Tungsten–zirconia-supported rhenium catalyst combined with a deoxydehydration catalyst for the one-pot synthesis of 1,4-butanediol from 1,4-anhydroerythritol

Abstract

Efficient and reusable catalysts were developed for one-pot reduction of 1,4-anhydroerythritol (1,4-AHERY), which is a promising biomass-derived C4 platform chemical, into 1,4-butanediol (1,4-BuD) with H₂. First, various ReO_x catalysts on oxide supports were tested for reductive conversion of 2,5-dihydrofuran (2,5-DHF) to 1,4-butanediol (1,4-BuD).
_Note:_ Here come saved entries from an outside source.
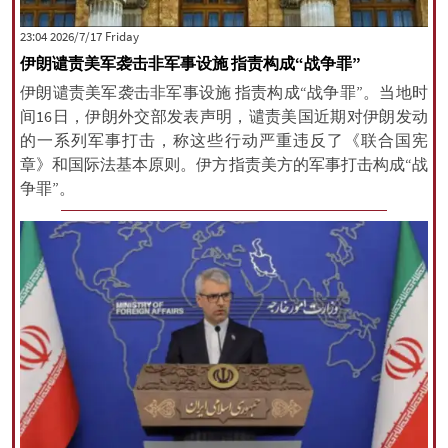
‫‫Friday‬‬ 2026/7/17 23:04
伊朗谴责美军袭击非军事设施 指责构成“战争罪”
伊朗谴责美军袭击非军事设施 指责构成“战争罪”。当地时
间16日，伊朗外交部发表声明，谴责美国近期对伊朗发动
的一系列军事打击，称这些行动严重违反了《联合国宪
章》和国际法基本原则。伊方指责美方的军事打击构成“战
争罪”。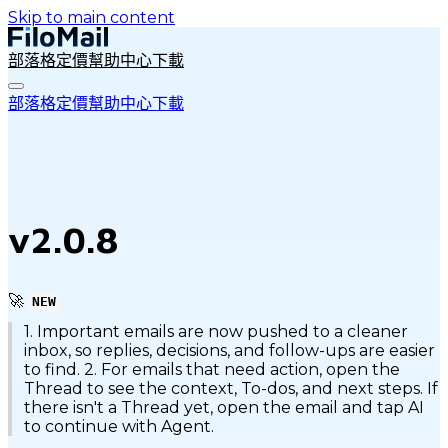
Skip to main content
部落格
定價
幫助中心
下載
部落格
定價
幫助中心
下載
v2.0.8
🚀
NEW
1. Important emails are now pushed to a cleaner
inbox, so replies, decisions, and follow-ups are easier
to find. 2. For emails that need action, open the
Thread to see the context, To-dos, and next steps. If
there isn't a Thread yet, open the email and tap AI
to continue with Agent.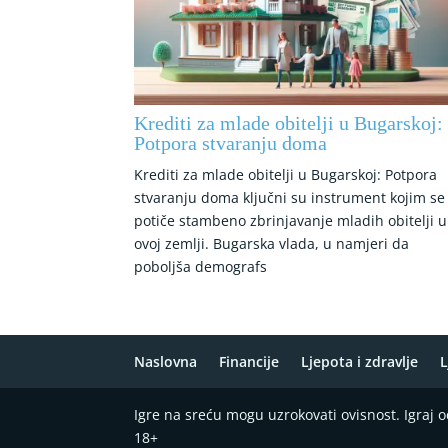
Krediti za mlade obitelji u Bugarskoj:
Potpora stvaranju doma
Krediti za mlade obitelji u Bugarskoj: Potpora
stvaranju doma ključni su instrument kojim se
potiče stambeno zbrinjavanje mladih obitelji u
ovoj zemlji. Bugarska vlada, u namjeri da
poboljša demografs
Naslovna
Financije
Ljepota i zdravlje
L
Igre na sreću mogu uzrokovati ovisnost. Igraj
18+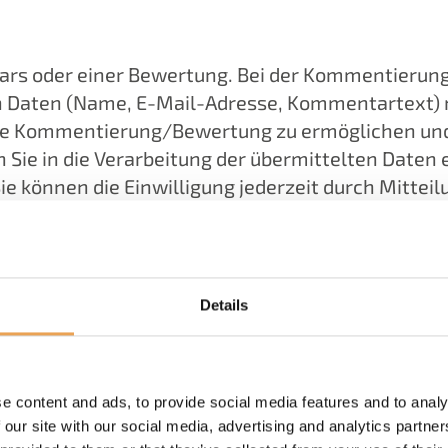
s oder einer Bewertung. Bei der Kommentierung/
 Daten (Name, E-Mail-Adresse, Kommentartext) n
eine Kommentierung/Bewertung zu ermöglichen 
e in die Verarbeitung der übermittelten Daten ei
. Sie können die Einwilligung jederzeit durch Mitte
bis zum Widerruf erfolgten Verarbeitung berührt
Ihres Kommentars/Ihrer Bewertung wird nur der v
endung von Newslettern
Details
ng von Informationen und Angeboten per Newslett
lich dem Zweck der werblichen Ansprache. Hierzu 
e content and ads, to provide social media features and to analy
ng zu unserem Newsletter freiwillig gemacht hab
 our site with our social media, advertising and analytics partn
6 Abs. 1 lit. a DSGVO mit Ihrer Einwilligung. Sie k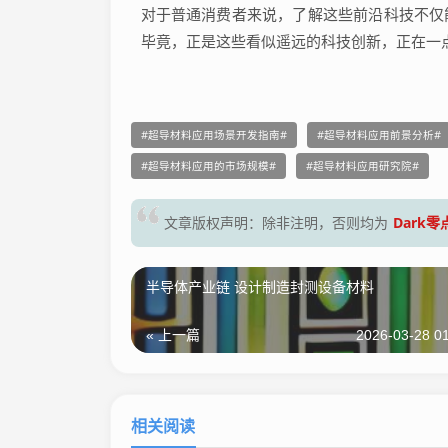
对于普通消费者来说，了解这些前沿科技不仅
毕竟，正是这些看似遥远的科技创新，正在一
超导材料应用场景开发指南
超导材料应用前景分析
超导材料应用的市场规模
超导材料应用研究院
Dark
文章版权声明：除非注明，否则均为
半导体产业链 设计制造封测设备材料
« 上一篇
2026-03-28 01
相关阅读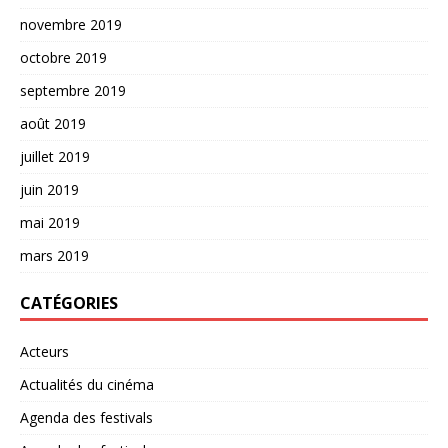
novembre 2019
octobre 2019
septembre 2019
août 2019
juillet 2019
juin 2019
mai 2019
mars 2019
CATÉGORIES
Acteurs
Actualités du cinéma
Agenda des festivals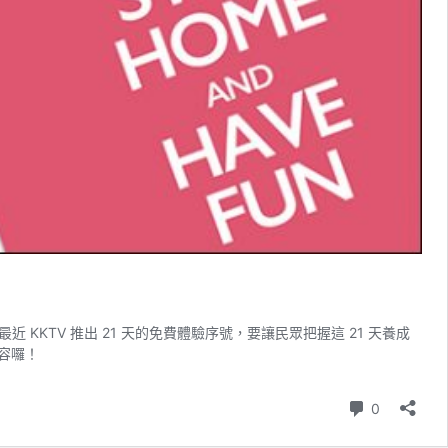
TV 推出 21 天的免費體驗序號，要讓民眾把握這 21 天養成
內容囉！
則留言
0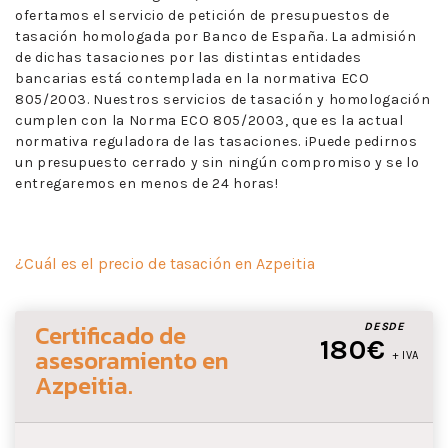
ofertamos el servicio de petición de presupuestos de
tasación homologada por Banco de España. La admisión
de dichas tasaciones por las distintas entidades
bancarias está contemplada en la normativa ECO
805/2003. Nuestros servicios de tasación y homologación
cumplen con la Norma ECO 805/2003, que es la actual
normativa reguladora de las tasaciones. ¡Puede pedirnos
un presupuesto cerrado y sin ningún compromiso y se lo
entregaremos en menos de 24 horas!
¿Cuál es el precio de tasación en Azpeitia
Certificado de
DESDE
180€
asesoramiento
en
+ IVA
Azpeitia
.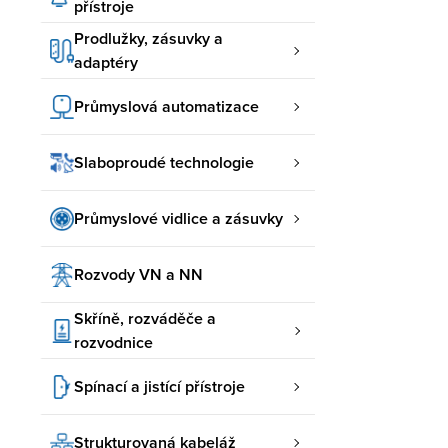
přístroje
Prodlužky, zásuvky a
adaptéry
Průmyslová automatizace
Slaboproudé technologie
Průmyslové vidlice a zásuvky
Rozvody VN a NN
Skříně, rozváděče a
rozvodnice
Spínací a jistící přístroje
Strukturovaná kabeláž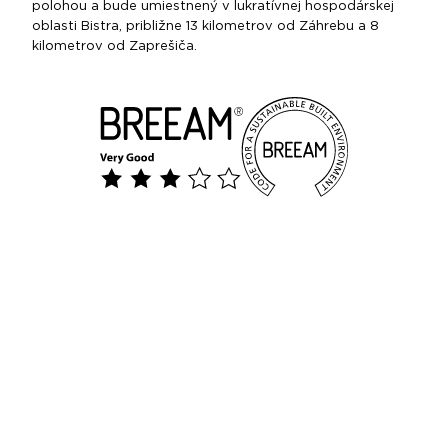
polohou a bude umiestnený v lukratívnej hospodárskej
oblasti Bistra, približne 13 kilometrov od Záhrebu a 8
kilometrov od Zaprešiča.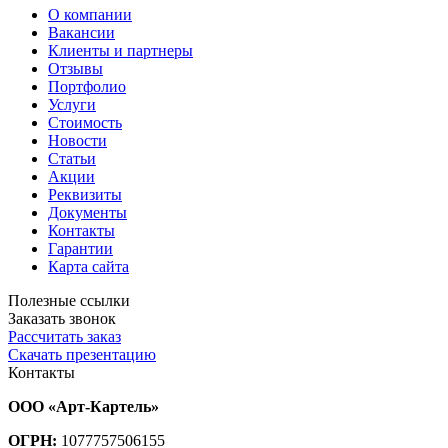
О компании
Вакансии
Клиенты и партнеры
Отзывы
Портфолио
Услуги
Стоимость
Новости
Статьи
Акции
Реквизиты
Документы
Контакты
Гарантии
Карта сайта
Полезные ссылки
Заказать звонок
Рассчитать заказ
Скачать презентацию
Контакты
ООО «Арт-Картель»
ОГРН:
1077757506155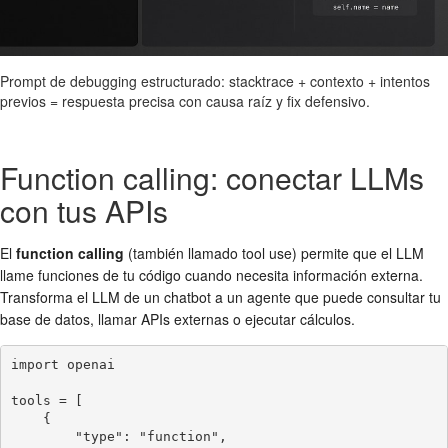
Prompt de debugging estructurado: stacktrace + contexto + intentos
previos = respuesta precisa con causa raíz y fix defensivo.
Function calling: conectar LLMs
con tus APIs
El
function calling
(también llamado tool use) permite que el LLM
llame funciones de tu código cuando necesita información externa.
Transforma el LLM de un chatbot a un agente que puede consultar tu
base de datos, llamar APIs externas o ejecutar cálculos.
import openai

tools = [

    {

        "type": "function",
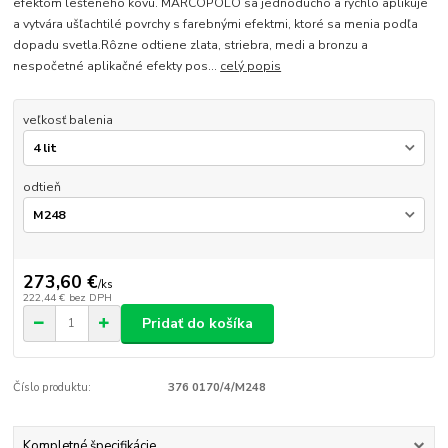
efektom lešteného kovu. MARCOPOLO sa jednoducho a rýchlo aplikuje
a vytvára ušľachtilé povrchy s farebnými efektmi, ktoré sa menia podľa
dopadu svetla.Rôzne odtiene zlata, striebra, medi a bronzu a
nespočetné aplikačné efekty pos...
celý popis
veľkosť balenia
odtieň
273,60 €
/
ks
222,44 €
bez DPH
Pridať do košíka
Číslo produktu:
376 0170/4/M248
Kompletné špecifikácie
ReO_x/WO₃–ZrO₂ showed the best performance, and ReO_x catalysts supported on other oxides were much less active in the isomerization of 2,5-DHF to 2,3-DHF which is the first step of the 2,5-DHF conversion to 1,4-BuD. The ReO_x/WO₃–ZrO₂ catalyst was combined with the ReO_x–Au/CeO₂ catalyst for deoxydehydration (DODH) of 1,4-AHERY into 2,5-DHF to develop a one-pot conversion system of 1,4-AHERY to 1,4-BuD. The highest 1,4-BuD yield of 55% from 1,4-AHERY was obtained. Even though the yield was lower than that obtained over the combination of ReO_x/C and ReO_x–Au/CeO₂ catalysts in our previous study, the regeneration of the combination of ReO_x/WO₃–ZrO₂ and ReO_x–Au/CeO₂ is possible: calcination at 573 for 3 h of the used catalyst mixture increased the activity to the fresh level. THF was the major by-product in both 1,4-AHERY and 2,5-DHF conversions, which was due to hydrogenation of DHF, disproportionation of DHF and/or dehydration of 1,4-BuD. The W amount in WO₃–ZrO₂ greatly affected the catalytic performance of ReO_x/WO₃–ZrO₂: too much W above the monolayer level on the ZrO₂ support sharply decreased the activity in 2,5-DHF isomerization. On the other hand, WO₃–ZrO₂ with a tetragonal ZrO₂ structure prepared by co-precipitation showed comparable performance to WO₃–ZrO₂ with a monoclinic ZrO₂ structure as the support of the ReO_x catalyst, demonstrating that the crystal structure of ZrO₂ has little effect on the catalytic performance. The Re species were suggested to be highly dispersed on the WO₃ (sub)monolayer on ZrO₂ based on the effect of the Re loading amount. The dispersed Re species on monolayer WO₃ species on ZrO₂ can be the active sites for 2,5-DHF disproportionation to 2,3-DHF.